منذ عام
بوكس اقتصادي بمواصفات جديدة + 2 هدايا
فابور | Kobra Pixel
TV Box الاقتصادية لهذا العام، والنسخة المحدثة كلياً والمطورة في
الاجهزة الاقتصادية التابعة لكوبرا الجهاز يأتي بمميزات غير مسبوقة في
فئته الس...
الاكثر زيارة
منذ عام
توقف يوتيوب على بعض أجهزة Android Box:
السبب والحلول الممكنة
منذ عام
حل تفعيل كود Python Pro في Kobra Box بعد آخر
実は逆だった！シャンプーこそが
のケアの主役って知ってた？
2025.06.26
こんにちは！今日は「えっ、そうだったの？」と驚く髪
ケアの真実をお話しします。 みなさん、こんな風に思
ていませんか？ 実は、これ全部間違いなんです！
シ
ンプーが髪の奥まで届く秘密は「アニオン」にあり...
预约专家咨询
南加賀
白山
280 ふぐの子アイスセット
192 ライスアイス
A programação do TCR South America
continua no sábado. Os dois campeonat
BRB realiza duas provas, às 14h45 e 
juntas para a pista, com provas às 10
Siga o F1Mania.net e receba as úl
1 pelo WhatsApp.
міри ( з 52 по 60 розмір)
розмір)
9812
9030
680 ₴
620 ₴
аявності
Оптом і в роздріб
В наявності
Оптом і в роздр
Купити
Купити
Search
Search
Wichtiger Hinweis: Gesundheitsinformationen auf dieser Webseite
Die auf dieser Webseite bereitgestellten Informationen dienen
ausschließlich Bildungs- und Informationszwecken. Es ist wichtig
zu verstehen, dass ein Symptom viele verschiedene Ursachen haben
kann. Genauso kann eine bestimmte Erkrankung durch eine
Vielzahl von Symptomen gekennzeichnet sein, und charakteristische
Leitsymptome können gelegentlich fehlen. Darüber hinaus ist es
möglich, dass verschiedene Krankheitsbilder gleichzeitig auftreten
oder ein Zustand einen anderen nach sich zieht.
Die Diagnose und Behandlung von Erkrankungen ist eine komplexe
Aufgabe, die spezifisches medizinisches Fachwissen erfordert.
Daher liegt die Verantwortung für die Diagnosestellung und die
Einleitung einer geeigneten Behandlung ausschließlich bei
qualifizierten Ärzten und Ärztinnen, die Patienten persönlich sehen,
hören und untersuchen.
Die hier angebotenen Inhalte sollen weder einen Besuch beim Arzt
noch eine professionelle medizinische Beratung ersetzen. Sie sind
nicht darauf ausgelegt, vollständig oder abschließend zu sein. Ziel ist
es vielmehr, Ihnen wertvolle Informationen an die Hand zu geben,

- Task brief
Starting at the line that has "الاجهزة الاقتصادية التابعة" and ending at the line that has "Leitsymptome können gelegentlich", please write out the lines above exactly, leaving out all others.

- The answer
الاجهزة الاقتصادية التابعة لكوبرا الجهاز يأتي بمميزات غير مسبوقة في
فئته الس...
الاكثر زيارة
منذ عام
توقف يوتيوب على بعض أجهزة Android Box:
السبب والحلول الممكنة
منذ عام
حل تفعيل كود Python Pro في Kobra Box بعد آخر
実は逆だった！シャンプーこそが
のケアの主役って知ってた？
2025.06.26
こんにちは！今日は「えっ、そうだったの？」と驚く髪
ケアの真実をお話しします。 みなさん、こんな風に思
ていませんか？ 実は、これ全部間違いなんです！
シ
ンプーが髪の奥まで届く秘密は「アニオン」にあり...
预约专家咨询
南加賀
白山
280 ふぐの子アイスセット
192 ライスアイス
A programação do TCR South America
continua no sábado. Os dois campeonat
BRB realiza duas provas, às 14h45 e 
juntas para a pista, com provas às 10
Siga o F1Mania.net e receba as úl
1 pelo WhatsApp.
міри ( з 52 по 60 розмір)
розмір)
9812
9030
680 ₴
620 ₴
аявності
Оптом і в роздріб
В наявності
Оптом і в роздр
Купити
Купити
Search
Search
Wichtiger Hinweis: Gesundheitsinformationen auf dieser Webseite
Die auf dieser Webseite bereitgestellten Informationen dienen
ausschließlich Bildungs- und Informationszwecken. Es ist wichtig
zu verstehen, dass ein Symptom viele verschiedene Ursachen haben
kann. Genauso kann eine bestimmte Erkrankung durch eine
Vielzahl von Symptomen gekennzeichnet sein, und charakteristische
Leitsymptome können gelegentlich fehlen. Darüber hinaus ist es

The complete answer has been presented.